Prediction market platform Kalshi has been allowed to offer margin trading to professional clients, a move intended to make its platform more attractive to institutional investors.
The license, granted to Kinetic Markets, a subsidiary of Kalshi, allows it to operate as a commission trader of futures contracts, according to a deposit with the National Futures Association.
Before margin trading goes live, the company still needs approval from the Commodity Futures Trading Commission (CFTC) for rule changes that would allow trading without full collateral up front.
Margin trading allows investors to open positions with less initial capital, a common practice in traditional markets but new to regulated forecasting markets. Competitors, which include crypto-native prediction markets like Polymarket, do not offer margin trading and instead operate with fully collateralized positions.
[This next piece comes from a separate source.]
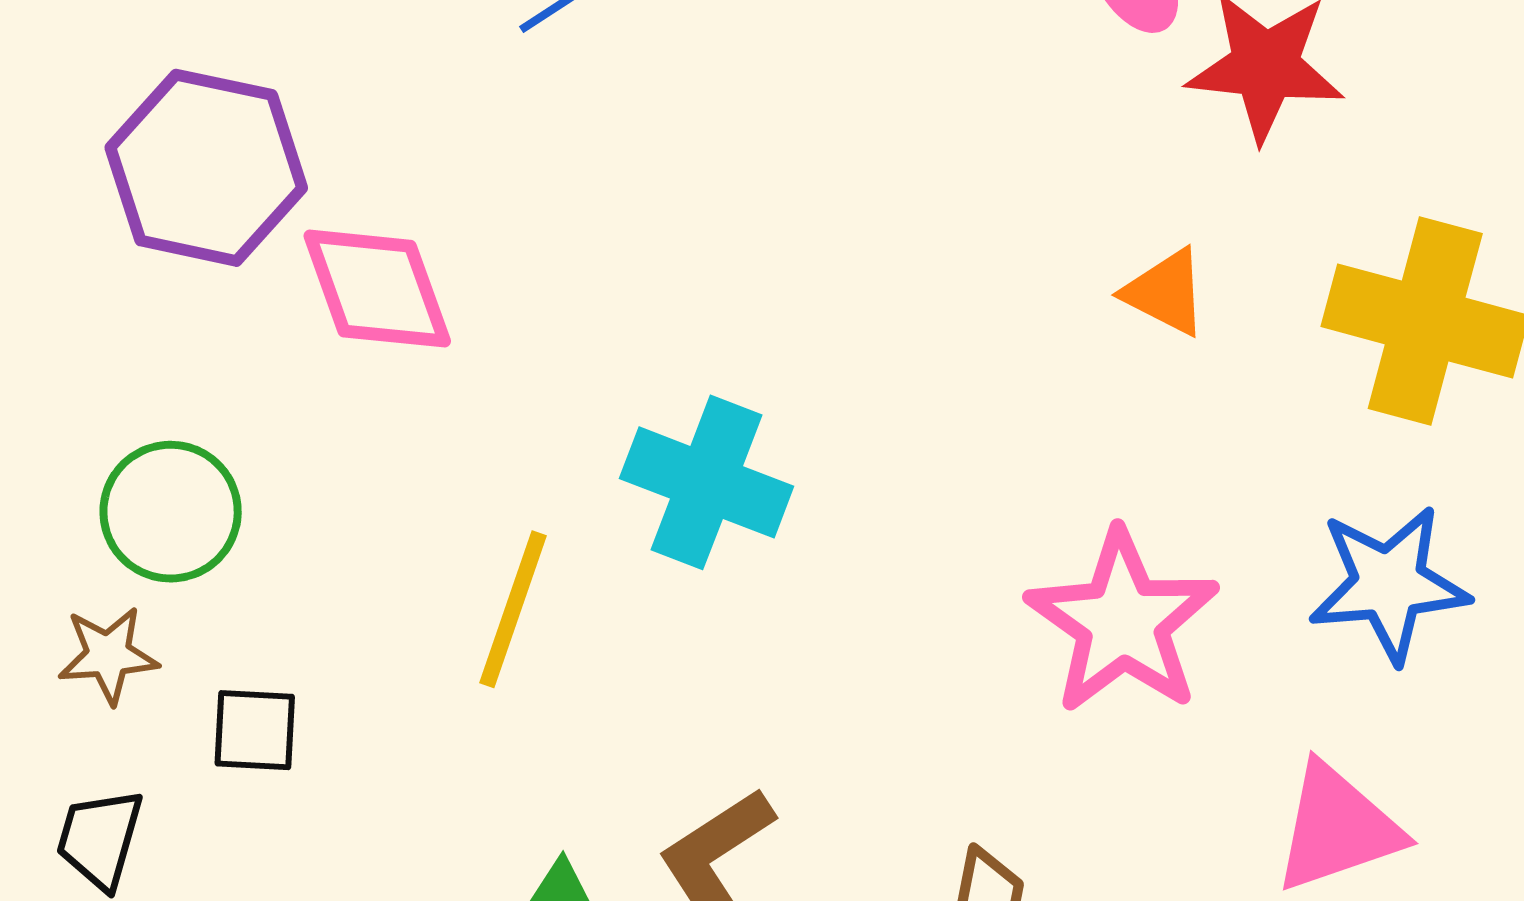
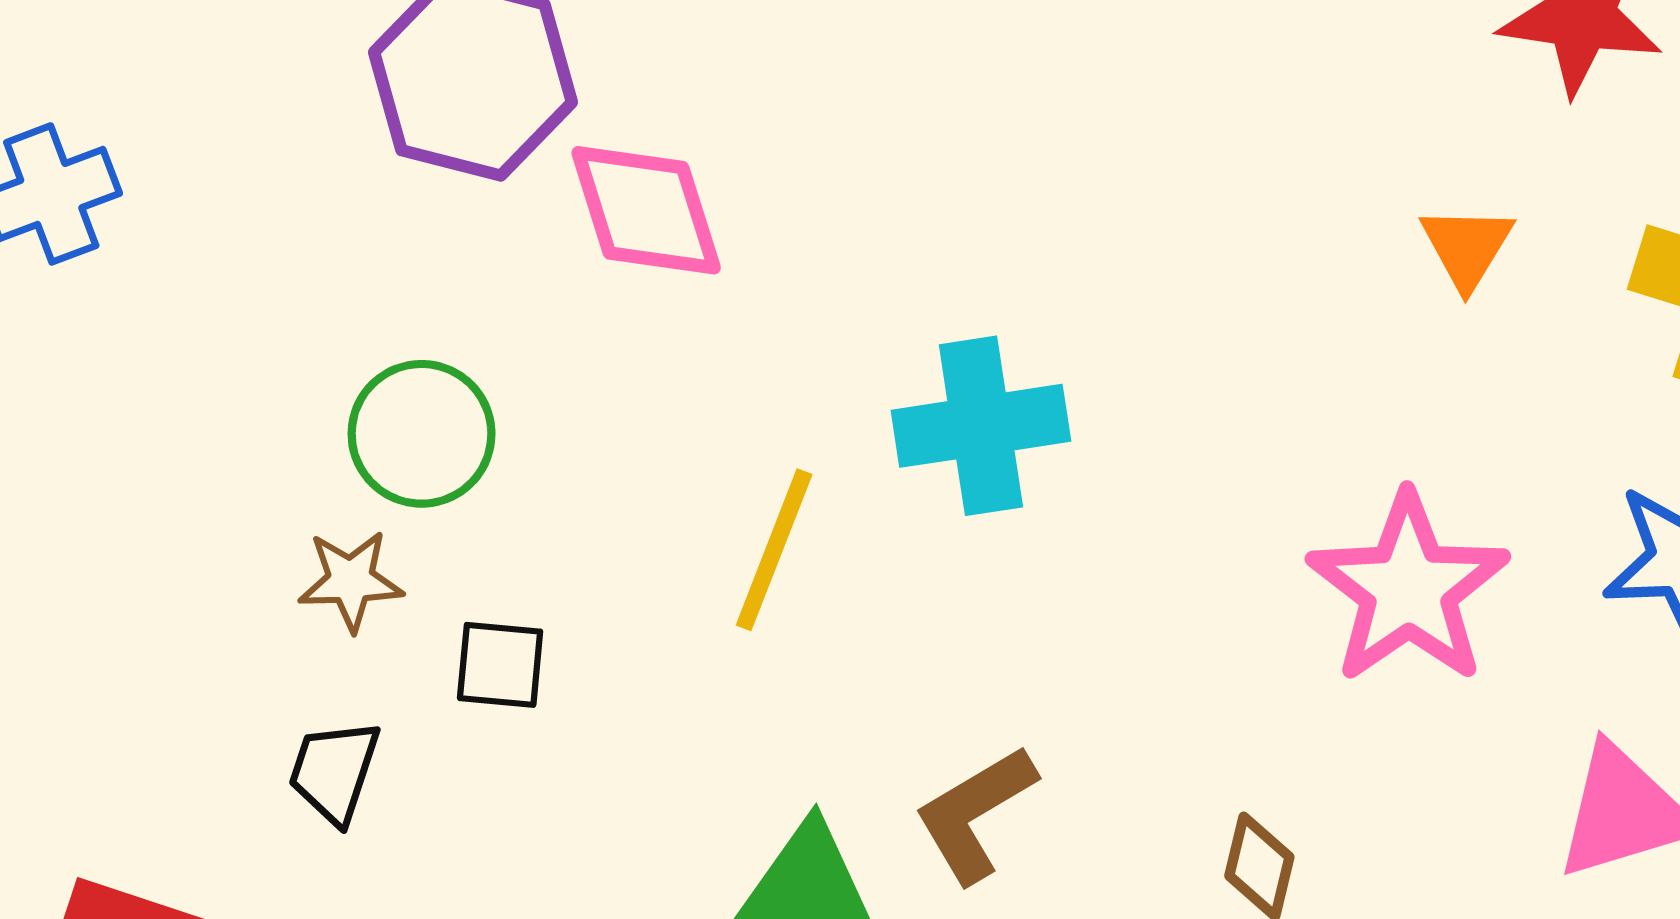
orange triangle: (1165, 292) -> (1467, 247), turned 32
cyan cross: (707, 482) -> (981, 426), turned -32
Prediction markets allow users to bet on the outcomes of real-world events, ranging from elections to the release of economic data. These have seen trading volumes explode in recent months, while faced with a legal refusal state regulators who argue that some event contracts constitute unlicensed gambling.
Yet prediction markets have continued to grow. Earlier this month, Kalshi raised over a billion dollars in a funding round that valued the prediction market at $22 billion.
Meanwhile, the Intercontinental Exchange, owner of the New York Stock Exchange, has doubled its investment in rival prediction market Polymarket, bringing its total commitment to nearly $2 billion.
Kalshi’s margin functionality is expected to debut only for institutional clients and could be rolled out first for new products rather than core event contracts.